▶ _Data shown_
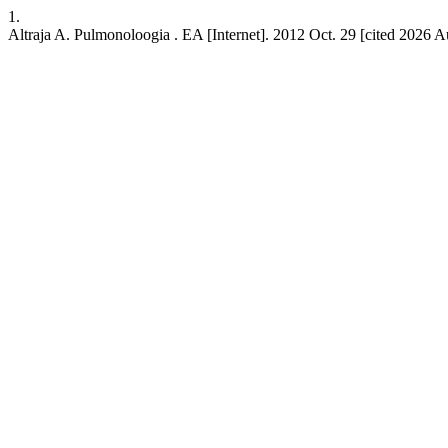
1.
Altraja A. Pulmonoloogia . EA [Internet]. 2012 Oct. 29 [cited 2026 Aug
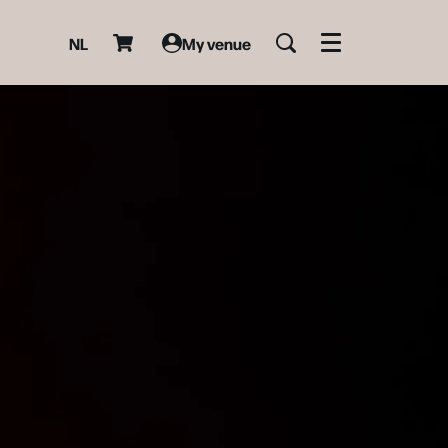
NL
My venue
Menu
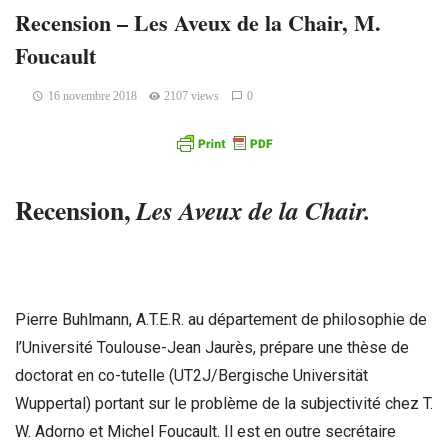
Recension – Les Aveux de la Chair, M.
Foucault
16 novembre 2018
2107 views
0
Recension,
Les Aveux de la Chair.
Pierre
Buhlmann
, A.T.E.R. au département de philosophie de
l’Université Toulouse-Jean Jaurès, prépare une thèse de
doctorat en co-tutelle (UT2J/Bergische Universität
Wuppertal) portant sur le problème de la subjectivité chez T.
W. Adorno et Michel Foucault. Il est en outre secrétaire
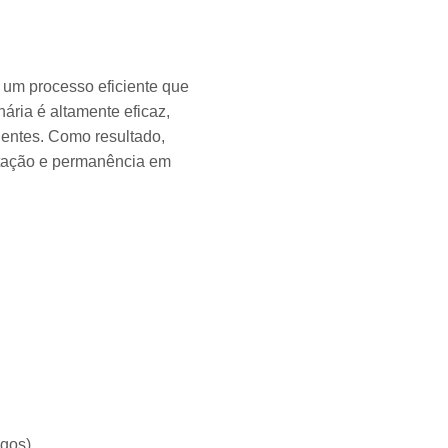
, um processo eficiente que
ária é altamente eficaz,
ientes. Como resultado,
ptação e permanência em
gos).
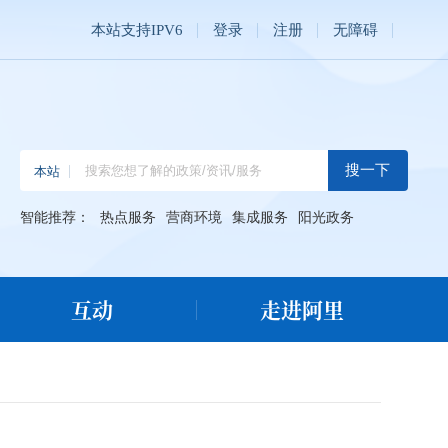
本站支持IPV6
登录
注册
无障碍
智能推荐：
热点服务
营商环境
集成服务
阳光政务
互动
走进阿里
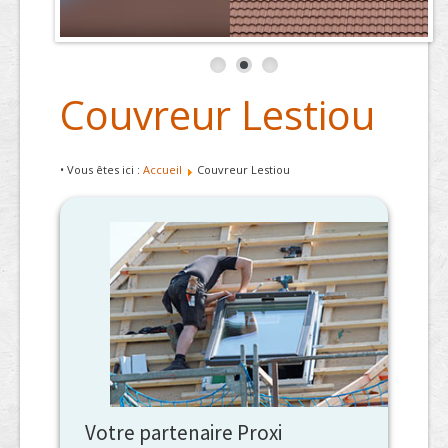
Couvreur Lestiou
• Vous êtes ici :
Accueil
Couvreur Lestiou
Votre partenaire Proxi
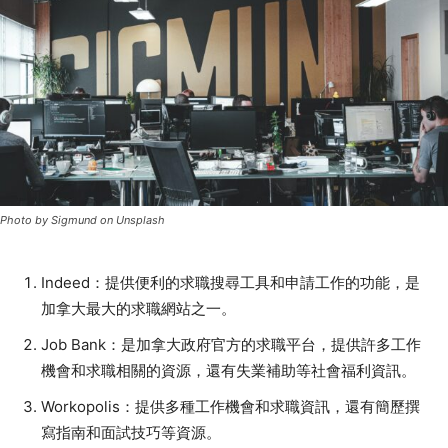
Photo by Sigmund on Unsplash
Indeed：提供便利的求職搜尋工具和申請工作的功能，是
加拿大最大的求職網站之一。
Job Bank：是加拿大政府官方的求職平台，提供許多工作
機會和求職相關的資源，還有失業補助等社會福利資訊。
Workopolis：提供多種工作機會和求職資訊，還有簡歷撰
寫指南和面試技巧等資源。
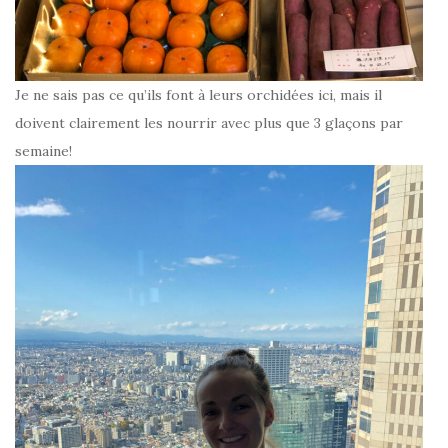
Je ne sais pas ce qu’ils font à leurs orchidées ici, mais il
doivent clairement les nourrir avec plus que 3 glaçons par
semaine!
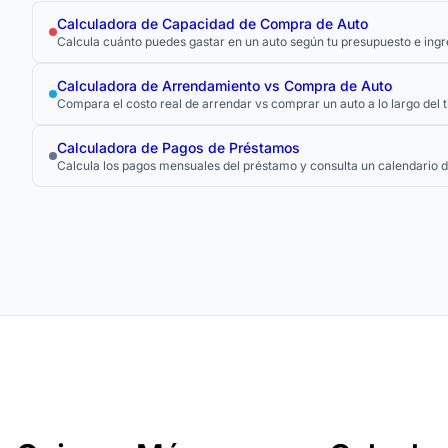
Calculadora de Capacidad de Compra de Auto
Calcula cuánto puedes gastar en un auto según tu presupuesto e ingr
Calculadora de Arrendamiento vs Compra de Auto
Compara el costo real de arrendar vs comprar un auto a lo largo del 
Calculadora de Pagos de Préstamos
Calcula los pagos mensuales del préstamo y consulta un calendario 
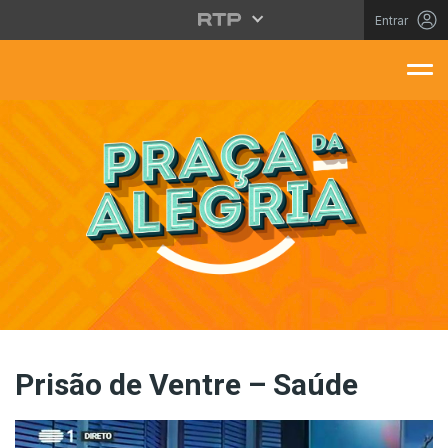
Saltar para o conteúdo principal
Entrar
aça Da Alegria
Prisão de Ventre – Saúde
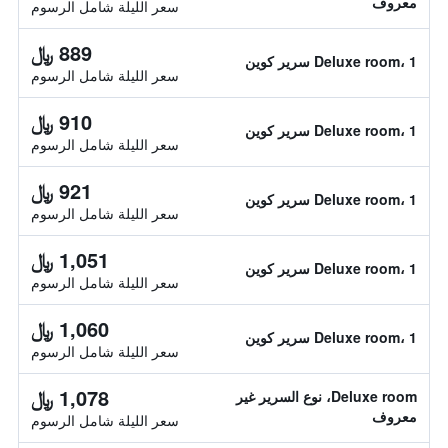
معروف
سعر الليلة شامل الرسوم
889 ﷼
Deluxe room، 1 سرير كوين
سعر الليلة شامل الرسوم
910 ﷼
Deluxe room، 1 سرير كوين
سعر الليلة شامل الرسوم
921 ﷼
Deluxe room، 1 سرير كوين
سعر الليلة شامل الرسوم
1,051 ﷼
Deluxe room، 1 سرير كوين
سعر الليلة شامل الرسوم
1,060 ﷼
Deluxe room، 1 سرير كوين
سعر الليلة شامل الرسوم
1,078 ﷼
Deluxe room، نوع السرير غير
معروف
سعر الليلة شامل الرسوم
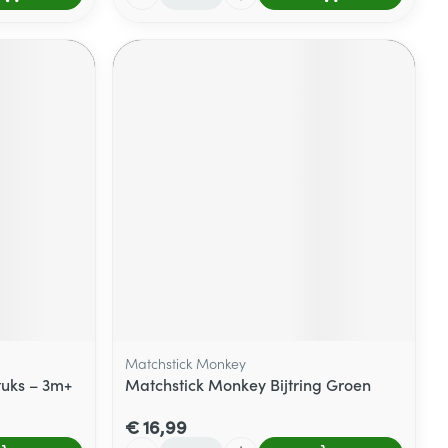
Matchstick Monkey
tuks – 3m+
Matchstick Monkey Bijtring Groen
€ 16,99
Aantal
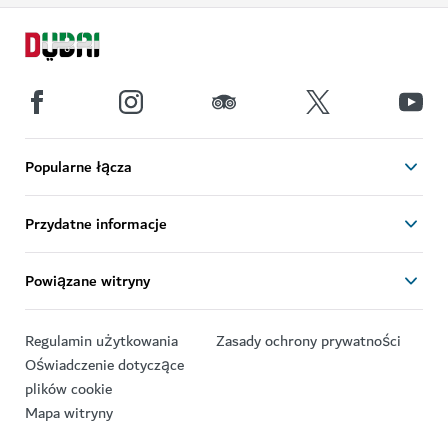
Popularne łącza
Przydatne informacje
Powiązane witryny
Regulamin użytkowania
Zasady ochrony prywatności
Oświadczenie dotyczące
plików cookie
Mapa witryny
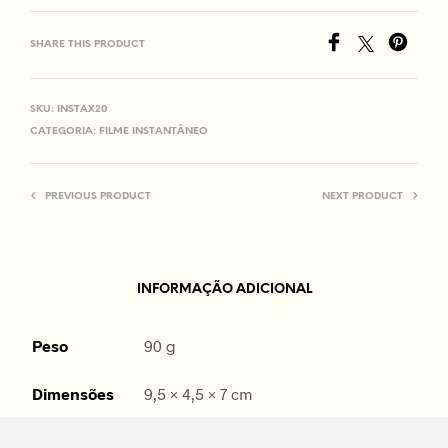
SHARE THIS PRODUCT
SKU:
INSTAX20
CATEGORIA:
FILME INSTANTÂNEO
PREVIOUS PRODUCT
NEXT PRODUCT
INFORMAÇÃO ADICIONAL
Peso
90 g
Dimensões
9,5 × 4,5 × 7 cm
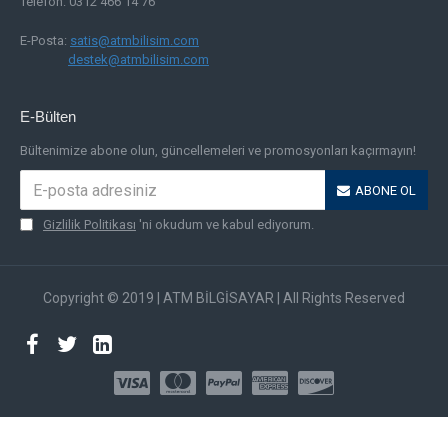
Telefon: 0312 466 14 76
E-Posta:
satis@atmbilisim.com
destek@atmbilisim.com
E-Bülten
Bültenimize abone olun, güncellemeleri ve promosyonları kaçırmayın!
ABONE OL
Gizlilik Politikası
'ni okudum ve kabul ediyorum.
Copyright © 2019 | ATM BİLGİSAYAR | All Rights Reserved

▶ _Work item_
Now transcribe all the entries above exactly, so that no picture is carried over.

▶ _Reply to the exercise_
1.
Altraja A. Pulmonoloogia . EA [Internet]. 2012 Oct. 29 [cited 2026 Aug
NL
My venue
Menu
Recension – Les Aveux de la Chair, M.
Foucault
16 novembre 2018
2107 views
0
Recension,
Les Aveux de la Chair.
Pierre
Buhlmann
, A.T.E.R. au département de philosophie de
l’Université Toulouse-Jean Jaurès, prépare une thèse de
doctorat en co-tutelle (UT2J/Bergische Universität
Wuppertal) portant sur le problème de la subjectivité chez T.
W. Adorno et Michel Foucault. Il est en outre secrétaire
, um processo eficiente que
ária é altamente eficaz,
ientes. Como resultado,
ptação e permanência em
gos).
本站支持IPV6
登录
注册
无障碍
智能推荐：
热点服务
营商环境
集成服务
阳光政务
互动
走进阿里
Couvreur Lestiou
• Vous êtes ici :
Accueil
Couvreur Lestiou
Votre partenaire Proxi
Photo by Sigmund on Unsplash
Indeed：提供便利的求職搜尋工具和申請工作的功能，是
加拿大最大的求職網站之一。
Job Bank：是加拿大政府官方的求職平台，提供許多工作
機會和求職相關的資源，還有失業補助等社會福利資訊。
Workopolis：提供多種工作機會和求職資訊，還有簡歷撰
寫指南和面試技巧等資源。
Je ne sais pas ce qu’ils font à leurs orchidées ici, mais il
doivent clairement les nourrir avec plus que 3 glaçons par
semaine!
Calculadora de Capacidad de Compra de Auto
Calcula cuánto puedes gastar en un auto según tu presupuesto e ingr
Calculadora de Arrendamiento vs Compra de Auto
Compara el costo real de arrendar vs comprar un auto a lo largo del 
Calculadora de Pagos de Préstamos
Calcula los pagos mensuales del préstamo y consulta un calendario 
Saltar para o conteúdo principal
Entrar
aça Da Alegria
Prisão de Ventre – Saúde
معروف
سعر الليلة شامل الرسوم
889 ﷼
Deluxe room، 1 سرير كوين
سعر الليلة شامل الرسوم
910 ﷼
Deluxe room، 1 سرير كوين
سعر الليلة شامل الرسوم
921 ﷼
Deluxe room، 1 سرير كوين
سعر الليلة شامل الرسوم
1,051 ﷼
Deluxe room، 1 سرير كوين
سعر الليلة شامل الرسوم
1,060 ﷼
Deluxe room، 1 سرير كوين
سعر الليلة شامل الرسوم
1,078 ﷼
Deluxe room، نوع السرير غير
معروف
سعر الليلة شامل الرسوم
Matchstick Monkey
tuks – 3m+
Matchstick Monkey Bijtring Groen
€ 16,99
Aantal
Popularne łącza
Przydatne informacje
Powiązane witryny
Regulamin użytkowania
Zasady ochrony prywatności
Oświadczenie dotyczące
plików cookie
Mapa witryny
SHARE THIS PRODUCT
SKU:
INSTAX20
CATEGORIA:
FILME INSTANTÂNEO
PREVIOUS PRODUCT
NEXT PRODUCT
INFORMAÇÃO ADICIONAL
Peso
90 g
Dimensões
9,5 × 4,5 × 7 cm
Telefon: 0312 466 14 76
E-Posta:
satis@atmbilisim.com
destek@atmbilisim.com
E-Bülten
Bültenimize abone olun, güncellemeleri ve promosyonları kaçırmayın!
ABONE OL
Gizlilik Politikası
'ni okudum ve kabul ediyorum.
Copyright © 2019 | ATM BİLGİSAYAR | All Rights Reserved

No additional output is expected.